Evaluation: BLEU, ROUGE, and LLM-as-Judge

Measure whether your fine-tuned model is actually better

The Evaluation Problem

You have fine-tuned a model. The training loss went down. The outputs look better. But is the model actually better?

“Looks better to me” is not an evaluation. It is a feeling. Feelings are not reproducible, do not generalize across users, and cannot be tracked over time as you iterate on your model. To know whether your fine-tuned model is better than the base model — and by how much — you need a rigorous evaluation protocol.

The challenge: unlike image classification (accuracy is unambiguous) or regression (MSE is unambiguous), language model evaluation is fundamentally about meaning, coherence, and usefulness. Two responses can mean the same thing and score completely differently under word-overlap metrics. Two responses can score the same and one can be dramatically better in practice.

This lesson covers the available evaluation tools, their limitations, and the current industry-standard approach: LLM-as-Judge.

BLEU Score

BLEU (Bilingual Evaluation Understudy) was developed in 2002 for evaluating machine translation. It measures n-gram precision: what fraction of n-grams in the model’s output appear in the reference translation?

import evaluate

bleu = evaluate.load("bleu")

# Perfect match
predictions = ["The quick brown fox jumps over the lazy dog"]
references = [["The quick brown fox jumps over the lazy dog"]]
result = bleu.compute(predictions=predictions, references=references)
print(result['bleu'])  # 1.0

# Synonym substitution — same meaning, different words
predictions = ["The rapid auburn fox leaps over the idle dog"]
references = [["The quick brown fox jumps over the lazy dog"]]
result = bleu.compute(predictions=predictions, references=references)
print(result['bleu'])  # 0.0  ← same meaning, score is 0!

# Wrong but overlapping
predictions = ["The quick brown cat jumps over the lazy dog"]
references = [["The quick brown fox jumps over the lazy dog"]]
result = bleu.compute(predictions=predictions, references=references)
print(result['bleu'])  # 0.857  ← wrong animal, high score anyway

BLEU’s core problem: it measures surface word overlap, not meaning. A perfectly correct paraphrase scores 0. A response with one wrong word scores near-perfect.

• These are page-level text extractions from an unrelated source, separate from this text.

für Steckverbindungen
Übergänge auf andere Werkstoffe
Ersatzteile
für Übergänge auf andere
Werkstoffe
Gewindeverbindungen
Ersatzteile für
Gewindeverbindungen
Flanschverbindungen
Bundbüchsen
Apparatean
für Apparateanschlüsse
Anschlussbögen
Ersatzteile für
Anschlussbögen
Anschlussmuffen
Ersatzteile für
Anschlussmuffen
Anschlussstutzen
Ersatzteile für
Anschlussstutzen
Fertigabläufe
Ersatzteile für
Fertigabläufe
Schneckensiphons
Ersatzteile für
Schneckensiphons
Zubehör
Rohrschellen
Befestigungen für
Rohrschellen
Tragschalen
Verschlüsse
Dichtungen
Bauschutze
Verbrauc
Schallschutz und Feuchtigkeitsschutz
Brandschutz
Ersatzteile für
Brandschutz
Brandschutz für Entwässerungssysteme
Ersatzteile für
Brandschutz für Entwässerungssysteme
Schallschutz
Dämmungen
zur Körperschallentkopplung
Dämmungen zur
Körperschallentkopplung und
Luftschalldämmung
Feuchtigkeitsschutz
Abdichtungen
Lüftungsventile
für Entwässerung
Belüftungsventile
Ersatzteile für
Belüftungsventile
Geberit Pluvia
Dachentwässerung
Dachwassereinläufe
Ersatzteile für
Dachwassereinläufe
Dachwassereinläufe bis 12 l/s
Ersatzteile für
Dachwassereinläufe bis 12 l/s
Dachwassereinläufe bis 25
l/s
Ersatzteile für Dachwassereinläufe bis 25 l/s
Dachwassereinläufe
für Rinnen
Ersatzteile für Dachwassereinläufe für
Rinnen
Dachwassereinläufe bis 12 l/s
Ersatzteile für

BLEU works well for machine translation, where there are limited correct translations and word choice is relatively constrained. It works poorly for:

  • Open-ended generation (many valid responses)
  • Style transfer (model uses different but equivalent vocabulary)
  • Summarization with different levels of detail
  • Customer support (many ways to say “we’ll look into this”)

Bottom line: Calculate BLEU for completeness and benchmarking against published numbers, but do not use it as your primary signal for whether fine-tuning worked.

ROUGE

ROUGE (Recall-Oriented Understudy for Gisting Evaluation) was developed for summarization evaluation. Unlike BLEU (which measures precision), ROUGE measures recall: what fraction of the reference’s n-grams appear in the model output?

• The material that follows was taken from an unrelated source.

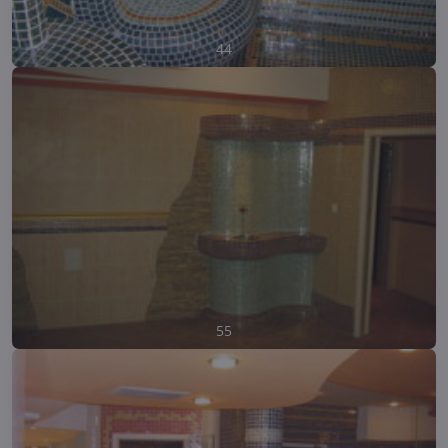
44
55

There are three main variants:

  • ROUGE-1: unigram (single word) overlap
  • ROUGE-2: bigram (two-word phrase) overlap
  • ROUGE-L: longest common subsequence (captures word order)
rouge = evaluate.load("rouge")

predictions = ["The company reported strong quarterly earnings, beating analyst expectations"]
references = ["The company exceeded analyst expectations with strong quarterly results"]

result = rouge.compute(predictions=predictions, references=references)
print(result)
# {
#   'rouge1': 0.647,   # 11/17 unigrams match
#   'rouge2': 0.333,   # 4/16 bigrams match
#   'rougeL': 0.529,   # longest common subsequence / reference length
# }

ROUGE is better than BLEU for summarization tasks because the reference summaries tend to use the same key vocabulary as the source documents. But it still fails on the fundamental problem: meaning is not word overlap.

# A classic ROUGE failure:
predictions = ["The treatment was not effective and caused serious side effects"]
references = ["The treatment was effective and caused no side effects"]

result = rouge.compute(predictions=predictions, references=references)
print(result['rouge1'])  # 0.75 — high overlap, completely opposite meaning

Bottom line: Use ROUGE-L for summarization tasks where it correlates reasonably with quality. Do not use any ROUGE variant as your sole evaluation for open-ended generation.

Perplexity

Perplexity measures how “surprised” the model is by a test set. It is computed as the exponential of the average negative log-likelihood per token. Lower perplexity = model assigns higher probability to the test sequences = model “expects” these sequences.

import torch
from transformers import AutoModelForCausalLM, AutoTokenizer

def compute_perplexity(model, tokenizer, texts, device="cuda"):
    model.eval()
    total_loss = 0
    total_tokens = 0
    
    with torch.no_grad():
        for text in texts:
            inputs = tokenizer(text, return_tensors="pt", truncation=True, max_length=512)
            inputs = {k: v.to(device) for k, v in inputs.items()}
            
            # Labels = input_ids (predict each token from previous tokens)
            outputs = model(**inputs, labels=inputs["input_ids"])
            
            # Loss is already the mean negative log-likelihood per token
            num_tokens = inputs["input_ids"].shape[1]
            total_loss += outputs.loss.item() * num_tokens
            total_tokens += num_tokens
    
    avg_nll = total_loss / total_tokens
    perplexity = torch.exp(torch.tensor(avg_nll)).item()
    return perplexity

# Compare base model vs fine-tuned model on test set
test_texts = [example['text'] for example in test_dataset]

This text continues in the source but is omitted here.